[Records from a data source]
-.-.-
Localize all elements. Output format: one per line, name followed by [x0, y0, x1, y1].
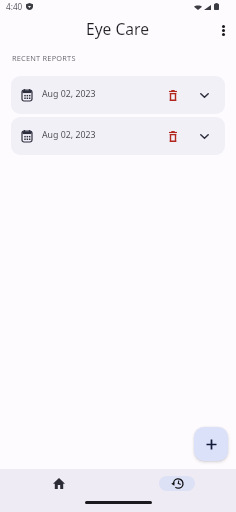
button[interactable]: History: [118, 475, 236, 491]
staticText: Aug 02, 2023: [42, 88, 96, 100]
button[interactable]: Delete: [162, 125, 184, 147]
button[interactable]: Add report: [194, 427, 228, 461]
button[interactable]: Home: [0, 475, 118, 491]
staticText: Aug 02, 2023: [42, 129, 96, 141]
button[interactable]: Expand: [193, 84, 215, 106]
button[interactable]: Expand: [193, 125, 215, 147]
staticText: Eye Care: [86, 18, 149, 39]
button[interactable]: More options: [210, 17, 236, 43]
staticText: RECENT REPORTS: [12, 53, 76, 63]
button[interactable]: Aug 02, 2023: [11, 76, 225, 114]
button[interactable]: Delete: [162, 84, 184, 106]
button[interactable]: Aug 02, 2023: [11, 117, 225, 155]
staticText: 4:40: [6, 1, 23, 12]
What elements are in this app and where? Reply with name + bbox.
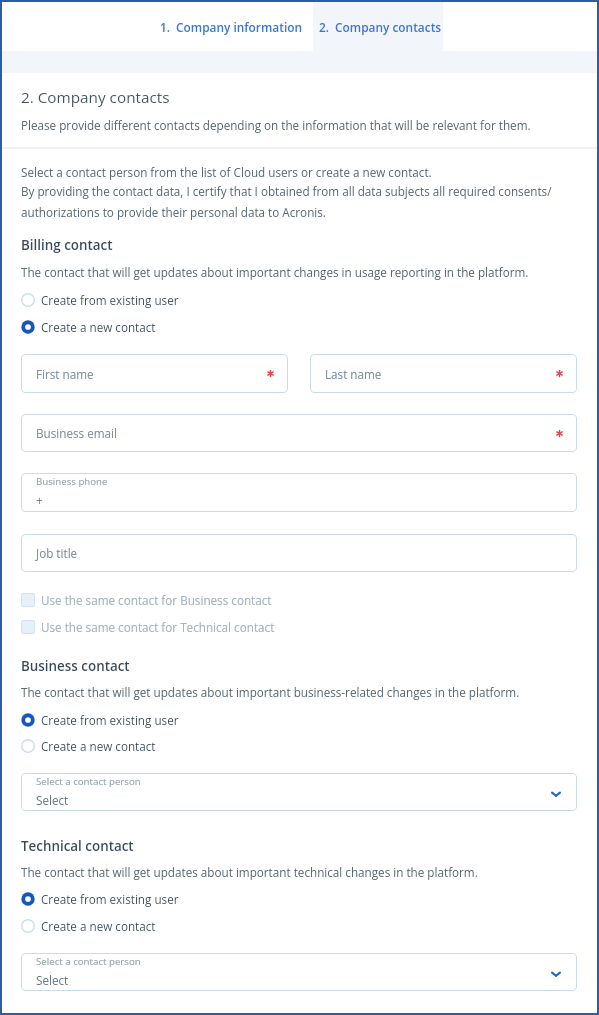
staticText: authorizations to provide their personal…: [21, 204, 326, 220]
staticText: Business email: [36, 425, 117, 441]
staticText: The contact that will get updates about …: [21, 864, 478, 880]
staticText: 1. Company information: [160, 19, 303, 35]
staticText: Billing contact: [21, 236, 113, 254]
staticText: Select: [36, 792, 69, 808]
staticText: Technical contact: [21, 837, 134, 855]
button[interactable]: Last name: [310, 354, 577, 393]
staticText: Job title: [36, 545, 78, 561]
staticText: Create from existing user: [41, 292, 179, 308]
staticText: Select: [36, 972, 69, 988]
staticText: Business contact: [21, 657, 130, 675]
staticText: Use the same contact for Business contac…: [41, 592, 272, 608]
button[interactable]: Business email: [21, 414, 577, 452]
staticText: Create a new contact: [41, 918, 156, 934]
staticText: First name: [36, 366, 94, 382]
staticText: Please provide different contacts depend…: [21, 117, 531, 133]
button[interactable]: Create from existing user: [21, 888, 271, 910]
staticText: +: [36, 492, 43, 508]
button[interactable]: 1. Company information: [151, 2, 312, 51]
staticText: Create from existing user: [41, 891, 179, 907]
button[interactable]: Use the same contact for Technical conta…: [21, 616, 321, 638]
button[interactable]: Create from existing user: [21, 289, 271, 311]
button[interactable]: Create from existing user: [21, 709, 271, 731]
staticText: The contact that will get updates about …: [21, 264, 529, 280]
button[interactable]: Create a new contact: [21, 316, 271, 338]
staticText: Select a contact person: [36, 775, 141, 788]
staticText: Business phone: [36, 475, 108, 488]
staticText: By providing the contact data, I certify…: [21, 183, 552, 199]
staticText: Use the same contact for Technical conta…: [41, 619, 275, 635]
button[interactable]: Create a new contact: [21, 735, 271, 757]
staticText: Create a new contact: [41, 738, 156, 754]
staticText: 2. Company contacts: [319, 19, 442, 35]
button[interactable]: Business phone: [21, 473, 577, 512]
button[interactable]: Use the same contact for Business contac…: [21, 589, 321, 611]
staticText: Select a contact person: [36, 955, 141, 968]
button[interactable]: Create a new contact: [21, 915, 271, 937]
staticText: Create from existing user: [41, 712, 179, 728]
button[interactable]: Select a contact person: [21, 773, 577, 811]
staticText: Create a new contact: [41, 319, 156, 335]
button[interactable]: 2. Company contacts: [315, 2, 445, 51]
button[interactable]: Job title: [21, 534, 577, 572]
button[interactable]: First name: [21, 354, 288, 393]
staticText: The contact that will get updates about …: [21, 684, 520, 700]
staticText: 2. Company contacts: [21, 87, 170, 108]
staticText: Last name: [325, 366, 382, 382]
button[interactable]: Select a contact person: [21, 953, 577, 991]
staticText: Select a contact person from the list of…: [21, 164, 432, 180]
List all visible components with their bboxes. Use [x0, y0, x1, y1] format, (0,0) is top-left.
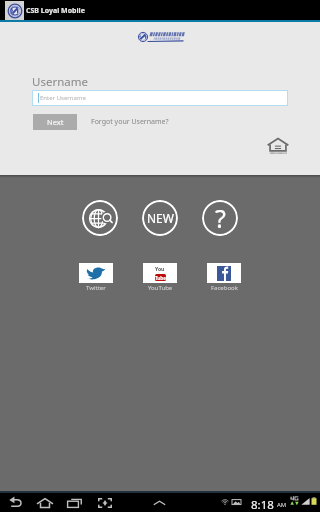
button[interactable]: Help	[202, 200, 238, 236]
button[interactable]: Show notifications	[152, 499, 166, 507]
staticText: Twitter	[86, 284, 106, 292]
staticText: CSB Loyal Mobile	[26, 6, 85, 16]
staticText: You	[155, 266, 165, 273]
button[interactable]: Home	[36, 496, 54, 509]
button[interactable]: You	[143, 263, 177, 292]
staticText: Facebook	[211, 284, 238, 292]
button[interactable]: Branch locator	[82, 200, 118, 236]
staticText: Enter Username	[40, 94, 86, 102]
button[interactable]: Facebook	[207, 263, 241, 292]
staticText: Username	[32, 74, 88, 90]
button[interactable]: Back	[7, 496, 23, 509]
button[interactable]: Forgot your Username?	[91, 117, 169, 127]
staticText: ?	[215, 201, 226, 235]
staticText: Tube	[155, 275, 166, 281]
button[interactable]: Screenshot	[97, 496, 113, 509]
button[interactable]: CSB Loyal Mobile	[26, 6, 85, 16]
button[interactable]: Twitter	[79, 263, 113, 292]
button[interactable]: Next	[33, 114, 77, 130]
button[interactable]: App icon	[5, 1, 24, 20]
staticText: 8:18	[251, 497, 274, 512]
staticText: Next	[47, 117, 64, 127]
staticText: YouTube	[148, 284, 173, 292]
button[interactable]: Enter Username	[32, 90, 288, 106]
staticText: AM	[277, 501, 287, 509]
button[interactable]: What's new	[142, 200, 178, 236]
staticText: Forgot your Username?	[91, 117, 169, 127]
staticText: NEW	[147, 210, 174, 226]
button[interactable]: Recent apps	[66, 496, 83, 509]
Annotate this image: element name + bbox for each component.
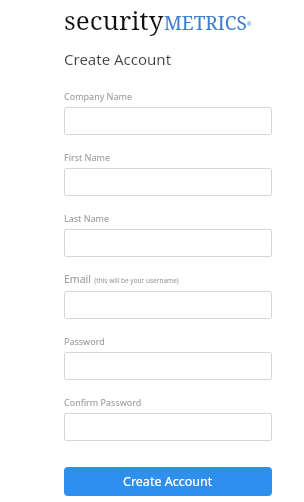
button[interactable]: Create Account xyxy=(64,467,272,496)
staticText: Email (this will be your username) xyxy=(64,272,179,286)
staticText: First Name xyxy=(64,151,110,163)
staticText: METRICS xyxy=(164,10,247,36)
button[interactable] xyxy=(64,291,272,319)
button[interactable] xyxy=(64,168,272,196)
staticText: Create Account xyxy=(123,473,213,490)
button[interactable] xyxy=(64,352,272,380)
staticText: Create Account xyxy=(64,49,172,69)
button[interactable] xyxy=(64,107,272,135)
button[interactable] xyxy=(64,229,272,257)
staticText: Company Name xyxy=(64,90,133,102)
staticText: Last Name xyxy=(64,212,110,224)
staticText: Confirm Password xyxy=(64,396,142,408)
staticText: security xyxy=(64,2,164,37)
button[interactable] xyxy=(64,413,272,441)
staticText: ® xyxy=(247,21,252,28)
staticText: Password xyxy=(64,335,105,347)
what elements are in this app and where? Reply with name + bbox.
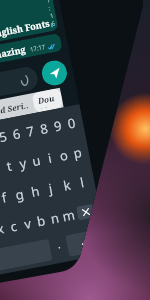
staticText: 9 xyxy=(52,116,64,135)
staticText: Double .. xyxy=(37,92,58,109)
button[interactable]: Double .. xyxy=(31,88,64,113)
button[interactable]: Enter xyxy=(65,229,104,257)
button[interactable]: c xyxy=(4,210,23,242)
staticText: o xyxy=(58,146,69,165)
button[interactable]: Space xyxy=(0,239,53,274)
button[interactable]: 7 xyxy=(21,115,40,147)
button[interactable]: n xyxy=(45,202,64,234)
button[interactable]: k xyxy=(56,169,77,202)
staticText: 6 xyxy=(11,124,22,143)
staticText: j xyxy=(47,179,55,198)
button[interactable]: 5 xyxy=(0,120,13,152)
button[interactable]: u xyxy=(27,144,46,177)
button[interactable]: is amazing xyxy=(0,33,63,68)
button[interactable]: 8 xyxy=(35,112,54,144)
staticText: n xyxy=(49,208,61,228)
button[interactable]: 6 xyxy=(7,118,27,150)
button[interactable]: m xyxy=(59,199,78,232)
staticText: Bold and old English Fonts xyxy=(0,16,51,51)
staticText: k xyxy=(62,176,72,195)
staticText: f xyxy=(0,188,8,207)
other: Attach xyxy=(18,74,31,86)
staticText: 17:17 xyxy=(29,43,46,54)
staticText: m xyxy=(61,205,77,225)
button[interactable]: Backspace xyxy=(72,195,99,229)
button[interactable]: f xyxy=(0,181,14,214)
button[interactable]: p xyxy=(68,136,87,169)
staticText: x xyxy=(0,219,5,238)
staticText: l xyxy=(79,173,86,191)
button[interactable]: l xyxy=(72,166,93,198)
button[interactable]: Bold Seri.. xyxy=(0,95,35,122)
button[interactable]: x xyxy=(0,213,9,245)
button[interactable]: h xyxy=(24,175,46,208)
staticText: 7 xyxy=(25,122,36,141)
staticText: u xyxy=(31,151,43,170)
staticText: t xyxy=(5,156,13,175)
button[interactable]: o xyxy=(54,139,74,171)
staticText: y xyxy=(18,154,28,173)
staticText: Bold Seri.. xyxy=(0,99,30,118)
staticText: 0 xyxy=(66,114,78,133)
staticText: b xyxy=(35,211,46,230)
button[interactable]: Send xyxy=(40,58,69,88)
button[interactable]: b xyxy=(31,205,51,237)
button[interactable]: Bold and old English Fonts xyxy=(0,0,59,56)
button[interactable]: j xyxy=(40,172,62,205)
staticText: p xyxy=(72,143,83,162)
button[interactable]: v xyxy=(17,207,37,240)
staticText: is amazing xyxy=(0,43,27,64)
staticText: i xyxy=(46,149,54,167)
staticText: 8 xyxy=(39,119,50,138)
button[interactable]: y xyxy=(13,147,32,179)
button[interactable]: 0 xyxy=(62,107,82,139)
staticText: 5 xyxy=(0,127,9,146)
button[interactable]: i xyxy=(40,142,60,174)
button[interactable]: Attach xyxy=(0,65,40,108)
staticText: v xyxy=(22,214,33,233)
button[interactable]: Period xyxy=(48,236,69,260)
staticText: c xyxy=(9,217,19,236)
button[interactable]: t xyxy=(0,150,19,182)
staticText: h xyxy=(30,182,42,201)
button[interactable]: 9 xyxy=(48,110,68,142)
staticText: g xyxy=(14,185,25,204)
button[interactable]: How are you xyxy=(0,0,49,1)
button[interactable]: g xyxy=(9,178,30,211)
-.-.-
Work task —
Every line above with the word "First" belongs in the answer, copied as written.

Response to the exercise —
staticText: First name: [36, 366, 94, 382]
button[interactable]: First name: [21, 354, 288, 393]
staticText: First Name xyxy=(64,151,110,163)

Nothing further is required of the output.